**What is required:** Within the records that follow, find every line containing the string "Street". Copy those lines.

**Source data:**
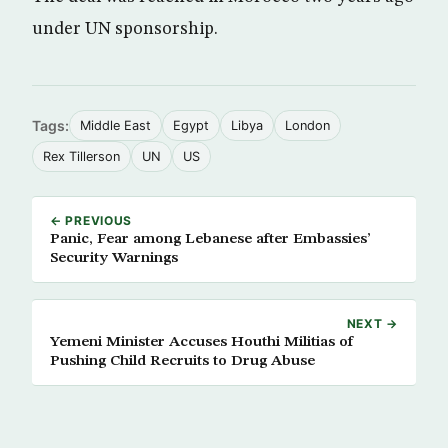
under UN sponsorship.
Tags:
Middle East
Egypt
Libya
London
Rex Tillerson
UN
US
← PREVIOUS
Panic, Fear among Lebanese after Embassies’
Security Warnings
NEXT →
Yemeni Minister Accuses Houthi Militias of
Pushing Child Recruits to Drug Abuse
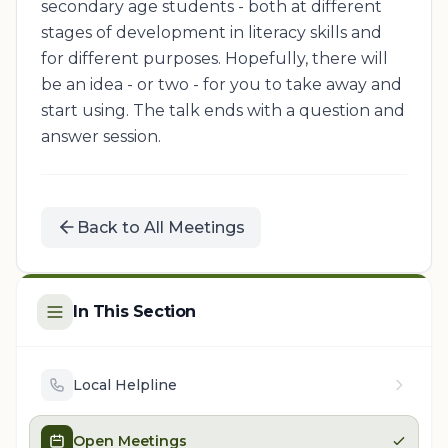
secondary age students - both at different
stages of development in literacy skills and
for different purposes. Hopefully, there will
be an idea - or two - for you to take away and
start using. The talk ends with a question and
answer session.
Back to All Meetings
In This Section
Local Helpline
Open Meetings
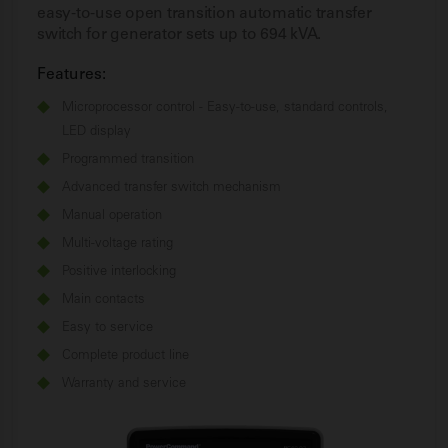
easy-to-use open transition automatic transfer
switch for generator sets up to 694 kVA.
Features:
Microprocessor control - Easy-to-use, standard controls,
LED display
Programmed transition
Advanced transfer switch mechanism
Manual operation
Multi-voltage rating
Positive interlocking
Main contacts
Easy to service
Complete product line
Warranty and service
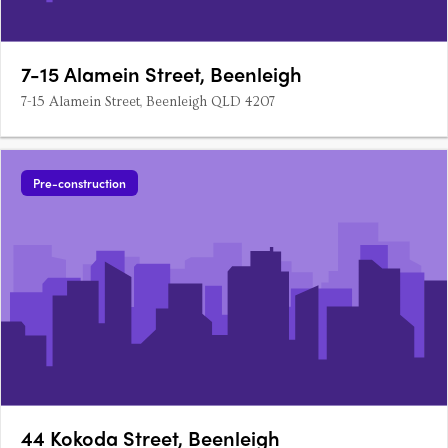
7-15 Alamein Street, Beenleigh
7-15 Alamein Street, Beenleigh QLD 4207
Pre-construction
44 Kokoda Street, Beenleigh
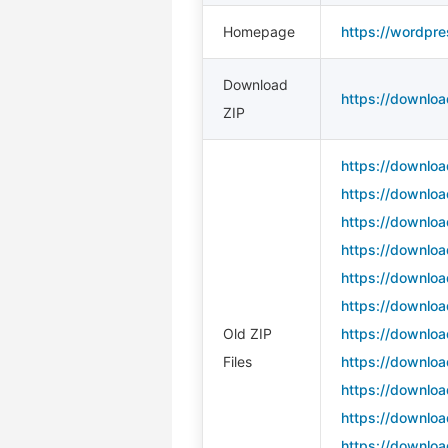
Homepage
https://wordpre
Download
https://downloa
ZIP
https://downloa
https://downloa
https://downloa
https://downloa
https://downloa
https://downloa
Old ZIP
https://downloa
Files
https://downloa
https://downloa
https://downloa
https://downloa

**Your response:**
7-15 Alamein Street, Beenleigh
7-15 Alamein Street, Beenleigh QLD 4207
44 Kokoda Street, Beenleigh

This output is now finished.